■ **Work request**:
Starting at the line that holds "Parking Brake" and stopping at the line that holds "Products depicted on", restate the records below word for word, with both of those lines included.

■ **Exercise input**:
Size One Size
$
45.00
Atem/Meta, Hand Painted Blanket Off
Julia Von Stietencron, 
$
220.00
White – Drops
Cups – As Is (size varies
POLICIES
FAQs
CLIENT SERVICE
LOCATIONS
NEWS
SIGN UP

==

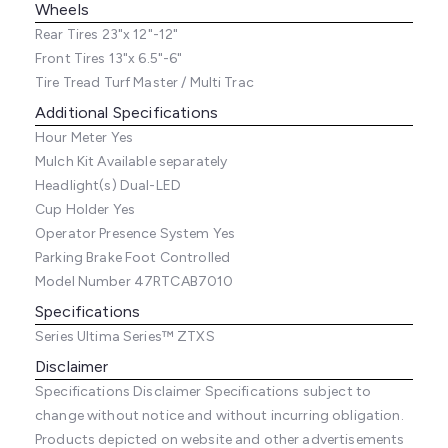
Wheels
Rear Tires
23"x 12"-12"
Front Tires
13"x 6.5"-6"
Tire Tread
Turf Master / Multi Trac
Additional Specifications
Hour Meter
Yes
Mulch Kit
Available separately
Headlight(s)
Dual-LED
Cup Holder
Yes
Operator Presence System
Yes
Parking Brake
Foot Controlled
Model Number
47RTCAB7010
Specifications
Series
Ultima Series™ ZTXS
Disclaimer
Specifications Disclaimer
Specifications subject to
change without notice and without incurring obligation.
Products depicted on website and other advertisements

■ **Solution to this problem**:
Parking Brake
Foot Controlled
Model Number
47RTCAB7010
Specifications
Series
Ultima Series™ ZTXS
Disclaimer
Specifications Disclaimer
Specifications subject to
change without notice and without incurring obligation.
Products depicted on website and other advertisements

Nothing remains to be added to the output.